Thursday 3 April 2008

NO DOUBT ABOUT CLOSURES IN CLIFFTONVILLE

Sadly, after 50 years in Clifftonville's Northdown Road, The Albion Bookshop is closing at the end of this week. A notice in the window talks of harsh economic reality ( Westwood Cross?). Does anyone know if The Albion Bookshop in Broadstairs is still there?

The closure of EDF Greengrocers in Northdown Road, Clifftonville has now taken place and there is no longer a specialist greengrocers anywhere on Northdown Road. EDF has moved to Nash Farm at Westwood! If you can't beat them, join them?
The reality is that the pace of shop closures is now accelerating in our main town shopping areas with TDC doing its best to push this along with 30minutes parking in Northdown Road now costing 50p as opposed to 30p.

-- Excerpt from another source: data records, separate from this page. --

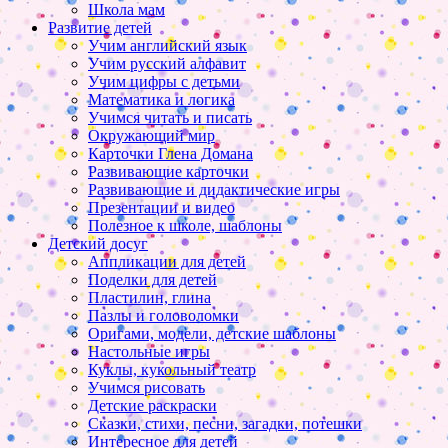
Школа мам
Развитие детей
Учим английский язык
Учим русский алфавит
Учим цифры с детьми
Математика и логика
Учимся читать и писать
Окружающий мир
Карточки Глена Домана
Развивающие карточки
Развивающие и дидактические игры
Презентации и видео
Полезное к школе, шаблоны
Детский досуг
Аппликации для детей
Поделки для детей
Пластилин, глина
Пазлы и головоломки
Оригами, модели, детские шаблоны
Настольные игры
Куклы, кукольный театр
Учимся рисовать
Детские раскраски
Сказки, стихи, песни, загадки, потешки
Интересное для детей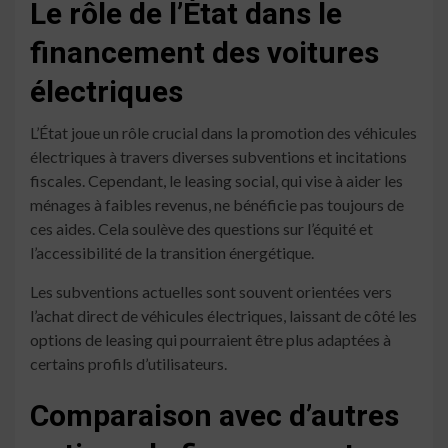
Le rôle de l’État dans le
financement des voitures
électriques
L’État joue un rôle crucial dans la promotion des véhicules
électriques à travers diverses subventions et incitations
fiscales. Cependant, le leasing social, qui vise à aider les
ménages à faibles revenus, ne bénéficie pas toujours de
ces aides. Cela soulève des questions sur l’équité et
l’accessibilité de la transition énergétique.
Les subventions actuelles sont souvent orientées vers
l’achat direct de véhicules électriques, laissant de côté les
options de leasing qui pourraient être plus adaptées à
certains profils d’utilisateurs.
Comparaison avec d’autres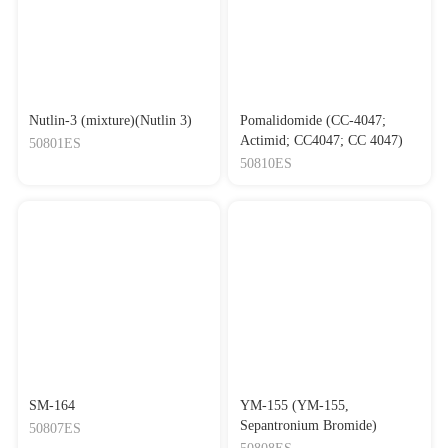
Nutlin-3 (mixture)(Nutlin 3)
Pomalidomide (CC-4047;
Actimid; CC4047; CC 4047)
50801ES
50810ES
SM-164
YM-155 (YM-155,
Sepantronium Bromide)
50807ES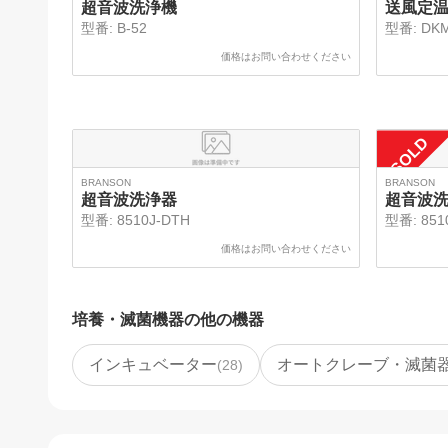
SOLD
超音波洗浄機
送風定
型番:
B-52
型番:
DK
価格はお問い合わせください
SOLD
BRANSON
BRANSON
超音波洗浄器
超音波
型番:
8510J-DTH
型番:
851
価格はお問い合わせください
培養・滅菌機器
の他の機器
インキュベーター
オートクレーブ・滅菌
(
28
)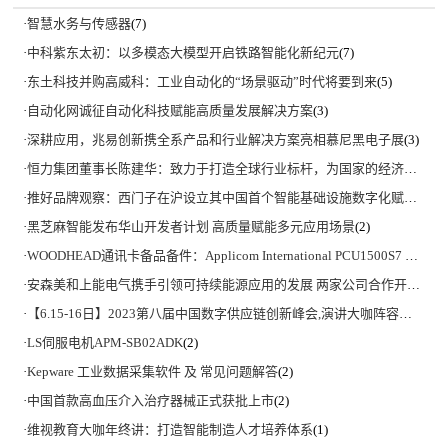
·
智慧水务与传感器
(7)
·
中科紫东太初：以多模态大模型开启铁路智能化新纪元
(7)
·
东土科技并购高威科：工业自动化的“场景驱动”时代将要到来
(5)
·
自动化网诚征自动化科技赋能高质量发展解决方案
(3)
·
深耕应用，兆易创新携全系产品和行业解决方案亮相慕尼黑电子展
(3)
·
恒力集团董事长陈建华：致力于打造全球行业标杆，为国家的经济高质量发展贡献更大力量|上海电气集团党委书记、董事长吴磊来访
·
推好品牌观察：西门子在沪设立其中国首个智能基础设施数字化赋能中心
·
黑芝麻智能发布华山开发者计划 高质量赋能多元应用场景
(2)
·
WOODHEAD通讯卡备品备件：Applicom International PCU1500S7 PCU 1500 S7 V4.5.0
·
安森美和上能电气携手引领可持续能源应用的发展 两家公司合作开发高性能储能和太阳能组串式逆变器方案 以实现可持续的未来
·
【6.15-16日】2023第八届中国数字供应链创新峰会,演讲大咖阵容官宣
(2)
·
LS伺服电机APM-SB02ADK
(2)
·
Kepware 工业数据采集软件 及 常见问题解答
(2)
·
中国首款高血压介入治疗器械正式获批上市
(2)
·
维视教育大咖年终讲：打造智能制造人才培养体系
(1)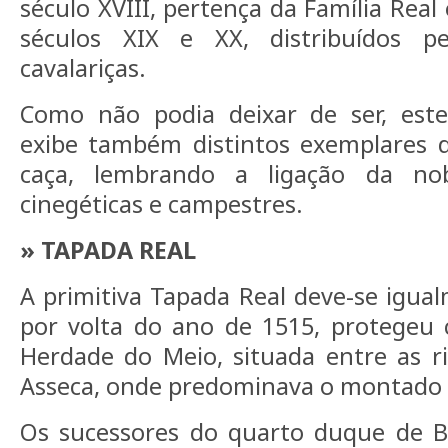
século XVIII, pertença da Família Real
séculos XIX e XX, distribuídos p
cavalariças.
Como não podia deixar de ser, est
exibe também distintos exemplares 
caça, lembrando a ligação da nob
cinegéticas e campestres.
» TAPADA REAL
A primitiva Tapada Real deve-se igual
por volta do ano de 1515, protegeu
Herdade do Meio, situada entre as r
Asseca, onde predominava o montado d
Os sucessores do quarto duque de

A 67% increase is unjustified and really shows how much support our Council has for the traditional shopping centres that are struggling to survive!
Does anyone have further details of shop closures in the past two weeks since Easter?


12 comments:

Anonymous said...

You might be a little previous with the closure of Albion Bookshops. One of their assistants told me a few days ago they had to sell all the books first - or as many as they could.

Both C'ville and Broadstairs shops will be going and while there is no definite time frame, my spy told me both shops 'would be gone by the summer'.

Very sad all the same. They blame the supermarkets for the downturn - 'We can't beat £8 for Delia's latest book in Tescos,' is what I was told.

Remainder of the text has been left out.